R.:Bom, o centro de mídia independente é uma rede internacional de
produtores e produtoras de mídia, que tem como objetivo principal a
democratização da mídia, nao somente o acesso, mas também a produção, a
capacitação de pessoas, grupos, movimentos sociais em geral, para
produzirem a propria noticia, artigo, coberturas, relatos, etc...Que
poderão ser veiculadas, no site do cmi - www.midiaindependente.org -
onde tem uma parte de publicação aberta, ferramenta esta que qualquer
pessoa pode publicar sua mídia (artigos, audios, videos), mas também
produzirem impressos,audios, videos, a partir das oficinas realizadas
pelo cmi.Dessa forma, o CMI "dá voz a quem nao tem voz", contribui para
que os movimentos sociais, pessoas, grupos, que possui pouca ou nenhuma
visibilidade na midia corporativa, ganhem visibilidade por meios
alternativos, independentes...façam ecoar suas vozes, se sintam
"ouvidos", saindo da passividade de leitores/as, ouvintes,
telespectadores/as e passam a produzir a propria mídia.
O CMI-BRASIL existe ha 5 anos, praticamente. Possui hoje em dia 12
coletivos formados e muitos outros em formação, como é o caso do
cmi-vitória.
Para ser voluntário/a do cmi nao existe condição ou pré-requisito, e sim
vontade de participar, dentro das possibilidades e graus de envolvimento
estabelecido por cada um/a que se envolve. A participação pode ser
indireta, contribuindo na publicação de noticias no site, mas tambem
pode ser direta, se envolvendo com algum coletivo local.
> - Quais as ações que os CMIs desenvolvem?
O CMI-BRASIl, diferente de outros paises que possuem tantos coletivos
quanto a gente, utiliza apenas um site, centraliza as informações,
coberturas, enfim, produzidas pelos coletivos locais e sao publicadas
tanto na parte de publicação aberta, como tambem sao sugeridos
editoriais, que sao as matérias que ficam mais em destaque na coluna do
meio, do site.
Fora isso, cada coletivo local, dentro da sua realidade local, dentro
das suas possibilidades, desenvolve informativos impressos como "O
Independente" do CMI-Floripa; "CMI na Rua", um informativo/jornal
simples normalmente em A3 ou A4, que é produzido por todos os coletivos
formados e em formação. Produz videos e fazem amostras de vídeos, em
avenidas movimentadas, praças públicas, escolas, universidades; áudios
com noticias para serem veiculados nas rádios livres e comunitárias não
comerciais; além de estar sempre em contato com os movimentos sociais
garantindo apoio de alguma forma.
> - Qual a importância desse tipo de mídia em um país como o Brasil?
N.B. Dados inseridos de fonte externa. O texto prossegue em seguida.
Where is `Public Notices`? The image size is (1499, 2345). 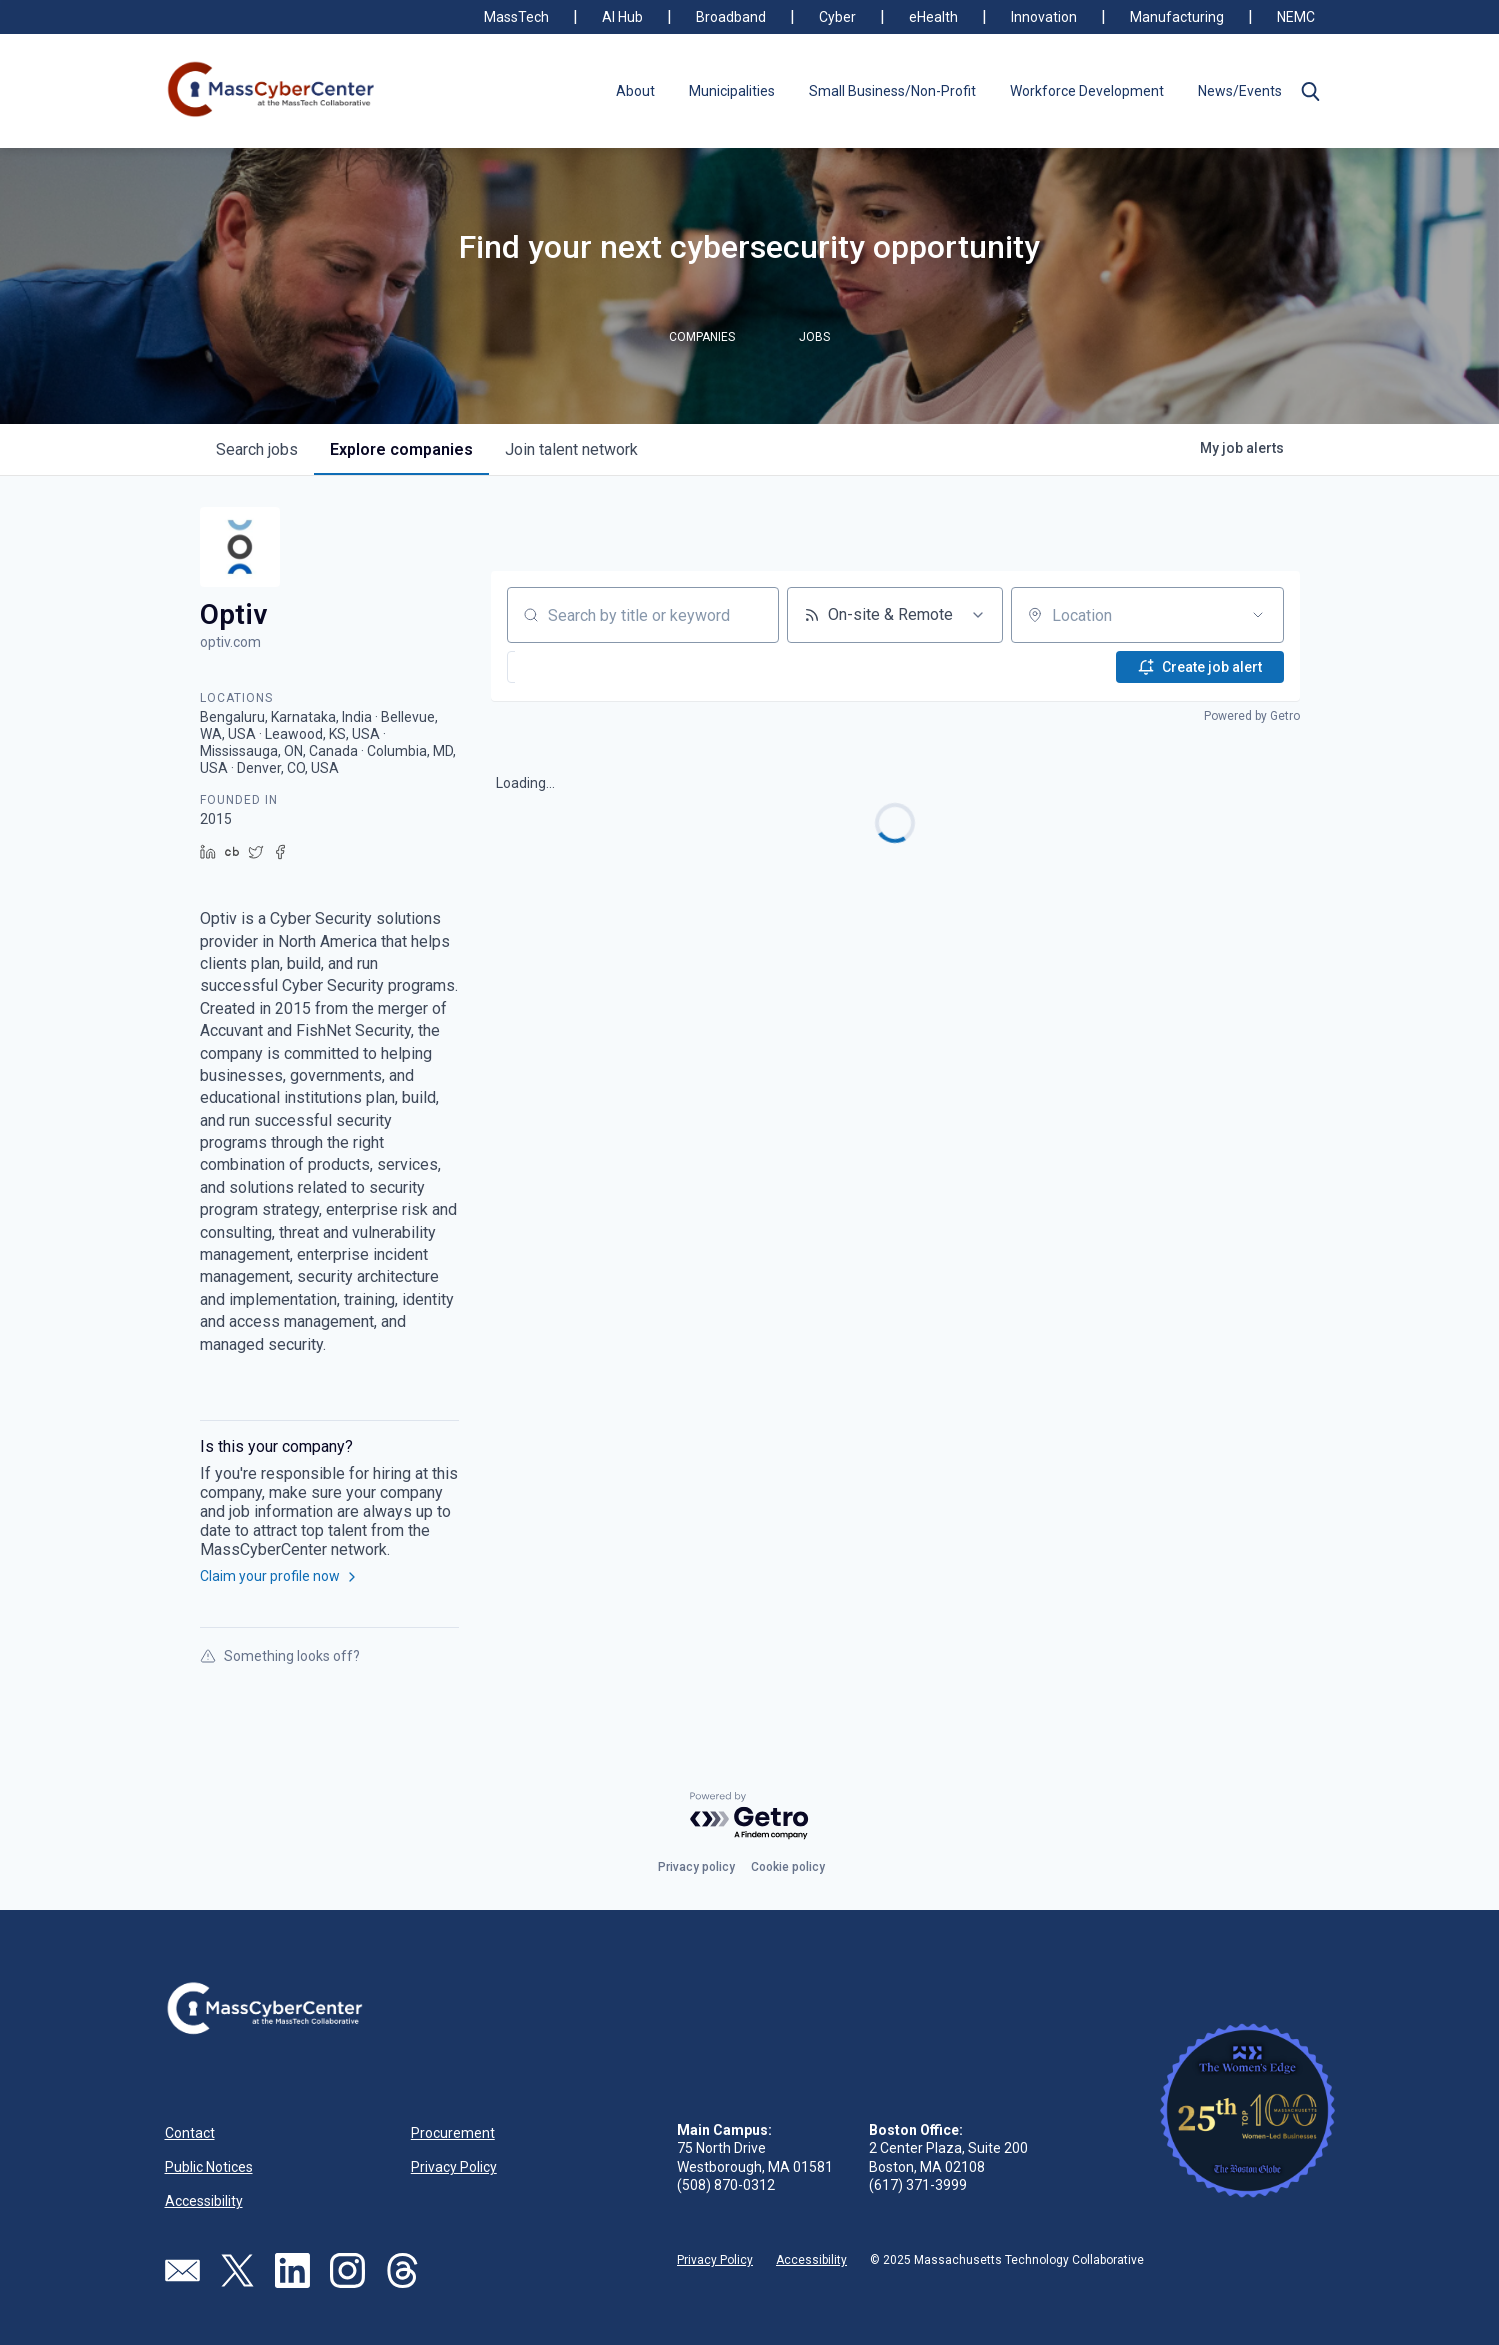 Public Notices is located at coordinates (209, 2167).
O Brasil é um país onde os principais meios de comunicação (tvs,
rádios, jornais impressos) se concentram nas maos de uma minoria
domintante. O Estado detem o monopólio das concessões de rádios e tvs,
que quando são concedidas vai para políticos, empresários, ou seja,
discriminam quem esta autorizado a falar e quem esta condenado apenas a
ouvir.Veiculam noticias que apenas (des)informam a população,
manipulando uma realidade que possa garantir a sustentabilidade dessa
minoria no poder.
Dessa forma, qualquer forma de mídia independente quem tem esse
compromisso com a democratização da mídia, seja ela uma rádio livre, uma
tv livre, o CMI, vem subverter essa ordem. Vem para incomodar, provocar,
nao deixar se calar. Mostrar o lado da população insatisfeita, inquieta,
cansada de ser representada sem delegarem essa função a ninguem e a
nenhum orgão, e assim se expressar, se fazer
ouvir.
No Brasil, por ser um pais em desenvolvimento, com problemas sociais e
econômicos que provocam reações na população, fazendo se organizar em
movimentos, como o Movimento dos Sem Terra, Movimento dos Sem Teto entre
outros, além das manifestações, a mídia independente vem garantir a
ressonância das vozes desses movimentos e pessoas,mesmo em baixa
potência, com poucos recursos, mas que talvez nunca teriam a mesma
chance nos meios de comunicação de massa.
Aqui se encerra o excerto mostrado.